* **RECORDS SHOWN**
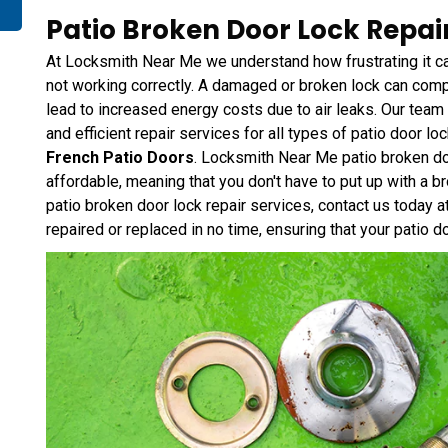
Patio Broken Door Lock Repair
At Locksmith Near Me we understand how frustrating it c
not working correctly. A damaged or broken lock can compr
lead to increased energy costs due to air leaks. Our team
and efficient repair services for all types of patio door lo
French Patio Doors
. Locksmith Near Me patio broken do
affordable, meaning that you don't have to put up with a b
patio broken door lock repair services, contact us today 
repaired or replaced in no time, ensuring that your patio d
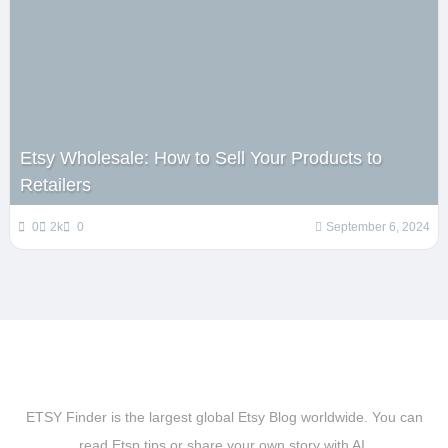
Etsy Wholesale: How to Sell Your Products to
Retailers
0
2k
0
September 6, 2024
ETSY Finder is the largest global Etsy Blog worldwide. You can
read Etsp tips or share your own story with AI.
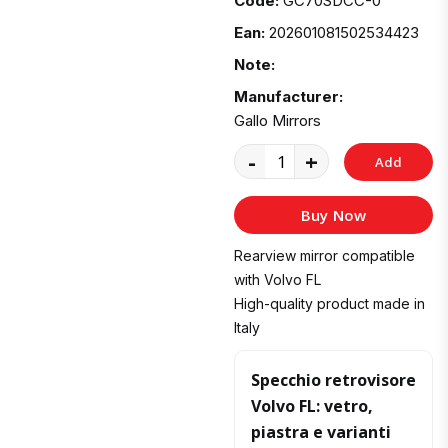
Code:
GC70SDCC-0
Ean:
202601081502534423
Note:
Manufacturer:
Gallo Mirrors
-
+
Add
to
Buy Now
Cart
Rearview mirror compatible
with Volvo FL
High-quality product made in
Italy
Specchio retrovisore
Volvo FL: vetro,
piastra e varianti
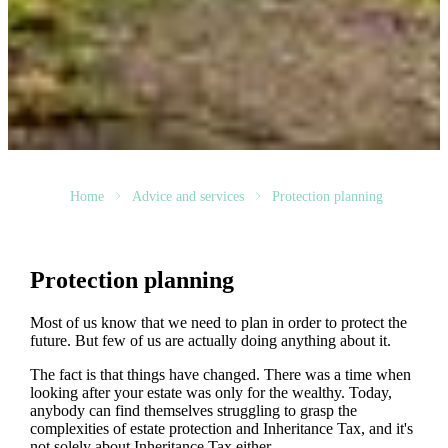
Home
Advice and services
Protection planning
Protection planning
Most of us know that we need to plan in order to protect the
future. But few of us are actually doing anything about it.
The fact is that things have changed. There was a time when
looking after your estate was only for the wealthy. Today,
anybody can find themselves struggling to grasp the
complexities of estate protection and Inheritance Tax, and it's
not solely about Inheritance Tax either.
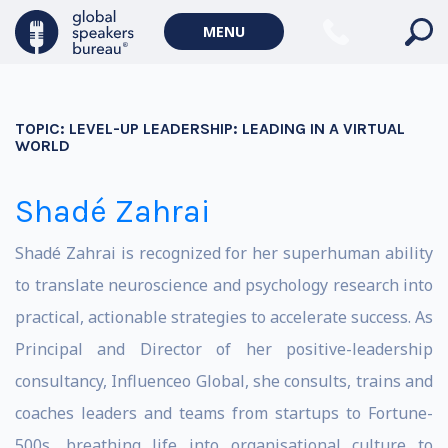
MENU
TOPIC:
LEVEL-UP LEADERSHIP: LEADING IN A VIRTUAL
WORLD
Shadé Zahrai
Shadé Zahrai is recognized for her superhuman ability
to translate neuroscience and psychology research into
practical, actionable strategies to accelerate success. As
Principal and Director of her positive-leadership
consultancy, Influenceo Global, she consults, trains and
coaches leaders and teams from startups to Fortune-
500s, breathing life into organisational culture to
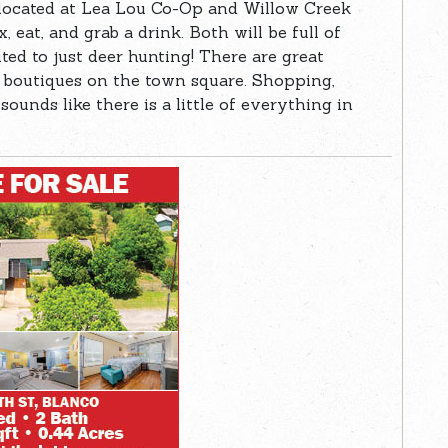
located at Lea Lou Co-Op and Willow Creek
, eat, and grab a drink. Both will be full of
ted to just deer hunting! There are great
n boutiques on the town square. Shopping,
sounds like there is a little of everything in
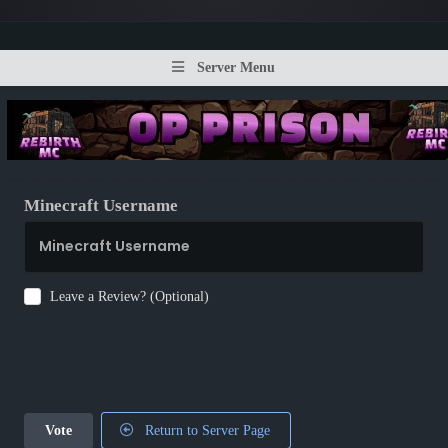
Server Menu
Minecraft Username
Leave a Review? (Optional)
Vote
Return to Server Page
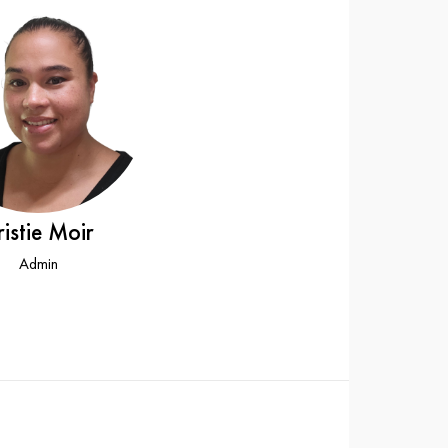
ristie Moir
Admin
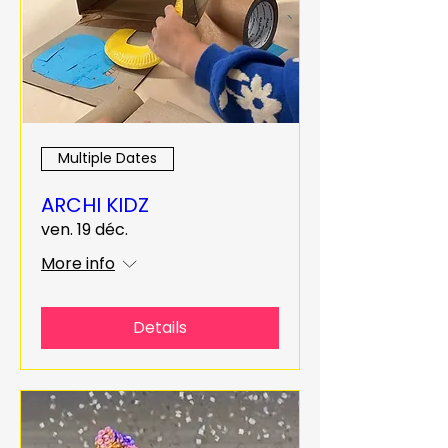
Multiple Dates
ARCHI KIDZ
ven. 19 déc.
More info
Details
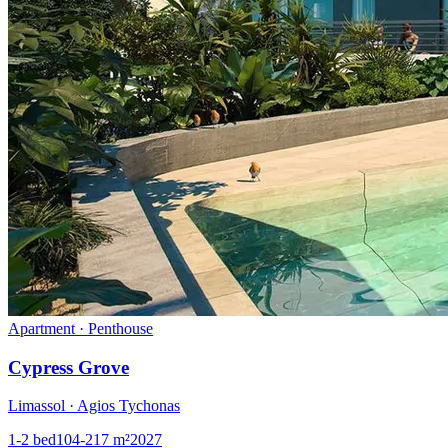
Apartment · Penthouse
Cypress Grove
Limassol · Agios Tychonas
1-2
bed
104-217
m²
2027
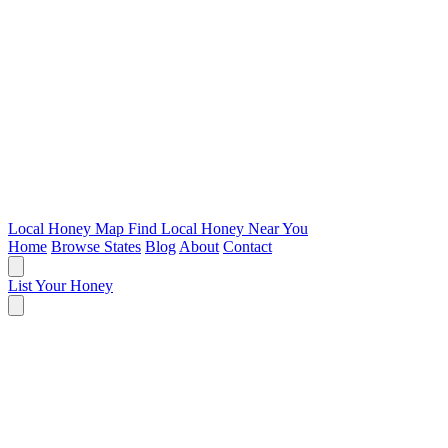
Local Honey Map
Find Local Honey Near You
Home
Browse States
Blog
About
Contact
List Your Honey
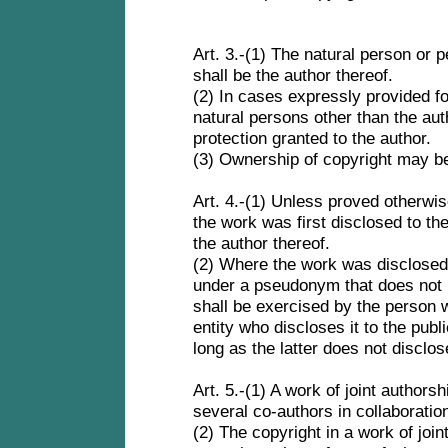
Art. 3.-(1) The natural person or
shall be the author thereof.
(2) In cases expressly provided for
natural persons other than the aut
protection granted to the author.
(3) Ownership of copyright may be
Art. 4.-(1) Unless proved otherw
the work was first disclosed to th
the author thereof.
(2) Where the work was disclosed
under a pseudonym that does not id
shall be exercised by the person w
entity who discloses it to the publ
long as the latter does not disclos
Art. 5.-(1) A work of joint authors
several co-authors in collaboratio
(2) The copyright in a work of join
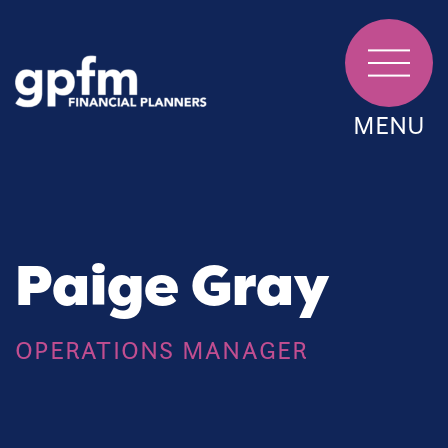
MENU
Paige Gray
OPERATIONS MANAGER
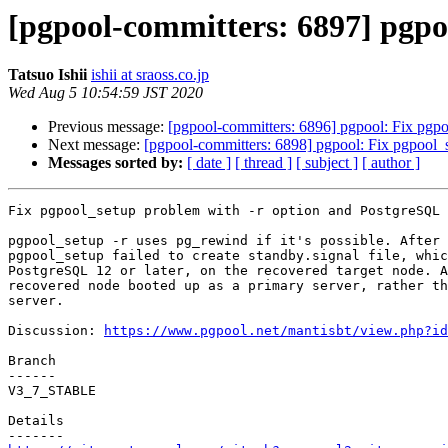
[pgpool-committers: 6897] pgpo
Tatsuo Ishii
ishii at sraoss.co.jp
Wed Aug 5 10:54:59 JST 2020
Previous message:
[pgpool-committers: 6896] pgpool: Fix pgpo
Next message:
[pgpool-committers: 6898] pgpool: Fix pgpool_
Messages sorted by:
[ date ]
[ thread ]
[ subject ]
[ author ]
Fix pgpool_setup problem with -r option and PostgreSQL 
pgpool_setup -r uses pg_rewind if it's possible. After 
pgpool_setup failed to create standby.signal file, whic
PostgreSQL 12 or later, on the recovered target node. A
recovered node booted up as a primary server, rather th
server.

Discussion: 
https://www.pgpool.net/mantisbt/view.php?id
Branch

------

V3_7_STABLE

Details
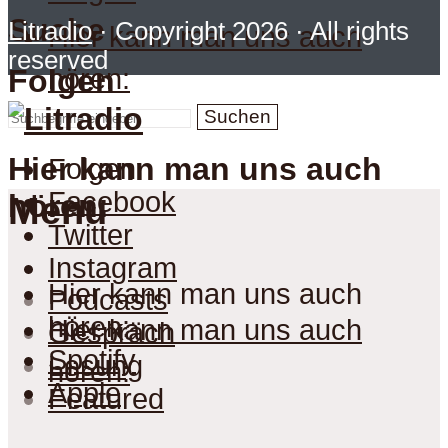
Suche
Litradio
· Copyright 2026 · All rights
Hier kann man uns auch
reserved
hören:
Folgen
Suchen
Hier kann man uns auch
Folgen
Facebook
hören:
Menu
Twitter
Instagram
Hier kann man uns auch
Podcasts
hören:
Hier kann man uns auch
Gespräch
Spotify
Lesung
hören:
Apple
Featured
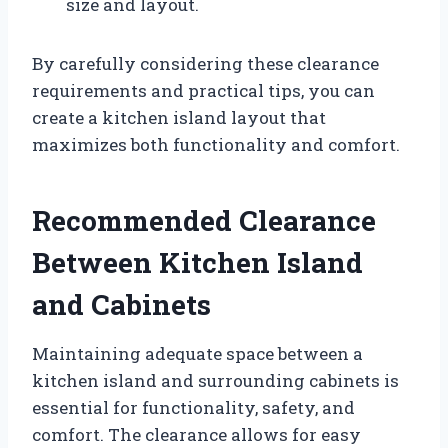
size and layout.
By carefully considering these clearance
requirements and practical tips, you can
create a kitchen island layout that
maximizes both functionality and comfort.
Recommended Clearance
Between Kitchen Island
and Cabinets
Maintaining adequate space between a
kitchen island and surrounding cabinets is
essential for functionality, safety, and
comfort. The clearance allows for easy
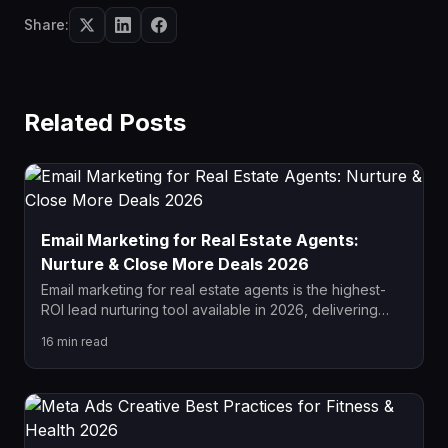
Share:
Related Posts
Email Marketing for Real Estate Agents:
Nurture & Close More Deals 2026
Email marketing for real estate agents is the highest-
ROI lead nurturing tool available in 2026, delivering
$36 for every $1 spent. This complete guide covers
16
min read
drip campaign sequences, list segmentation,
automation setup, and how to convert dormant leads
into closed deals.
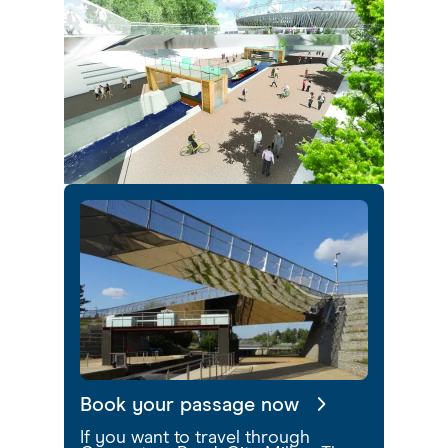
Book your passage now
If you want to travel through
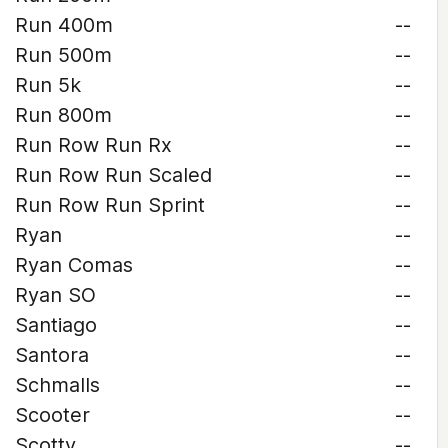
Run 400m
--
Run 500m
--
Run 5k
--
Run 800m
--
Run Row Run Rx
--
Run Row Run Scaled
--
Run Row Run Sprint
--
Ryan
--
Ryan Comas
--
Ryan SO
--
Santiago
--
Santora
--
Schmalls
--
Scooter
--
Scotty
--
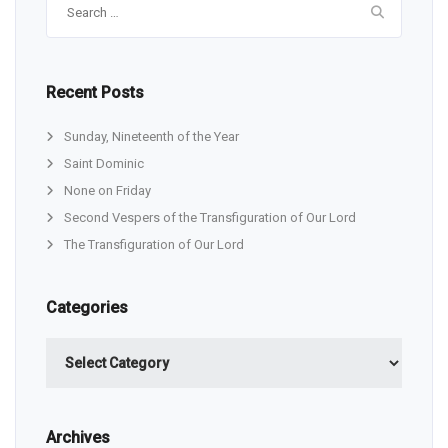
for:
Recent Posts
Sunday, Nineteenth of the Year
Saint Dominic
None on Friday
Second Vespers of the Transfiguration of Our Lord
The Transfiguration of Our Lord
Categories
Categories
Archives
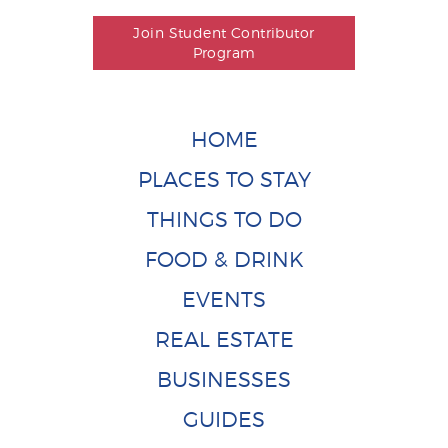
Join Student Contributor
Program
HOME
PLACES TO STAY
THINGS TO DO
FOOD & DRINK
EVENTS
REAL ESTATE
BUSINESSES
GUIDES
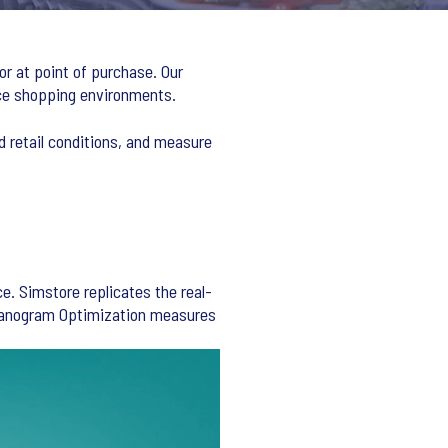
or at point of purchase. Our
rce shopping environments.
d retail conditions, and measure
e. Simstore replicates the real-
 Planogram Optimization measures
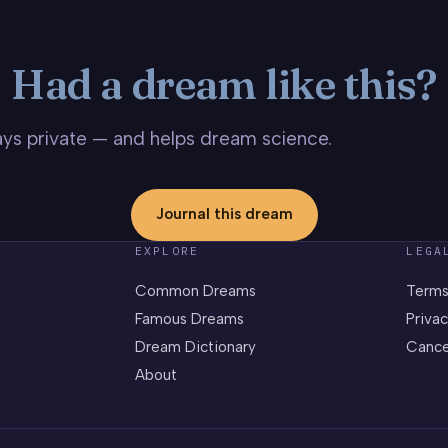
Had a dream like this?
stays private — and helps dream science.
Journal this dream
EXPLORE
LEGA
Common Dreams
Terms
Famous Dreams
Privac
Dream Dictionary
Cance
About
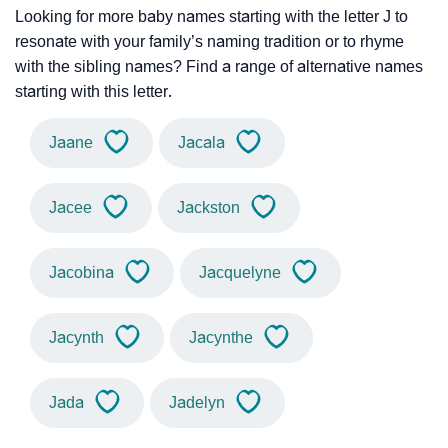
Looking for more baby names starting with the letter J to
resonate with your family’s naming tradition or to rhyme
with the sibling names? Find a range of alternative names
starting with this letter.
Jaane
Jacala
Jacee
Jackston
Jacobina
Jacquelyne
Jacynth
Jacynthe
Jada
Jadelyn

* **YOUR GOAL**
Write out an exact copy of the listing, first line through the line containing "Me patio broken do", with the pictures left out.

* **EXERCISE SOLUTION**
Patio Broken Door Lock Repair
At Locksmith Near Me we understand how frustrating it c
not working correctly. A damaged or broken lock can compr
lead to increased energy costs due to air leaks. Our team
and efficient repair services for all types of patio door lo
French Patio Doors
. Locksmith Near Me patio broken do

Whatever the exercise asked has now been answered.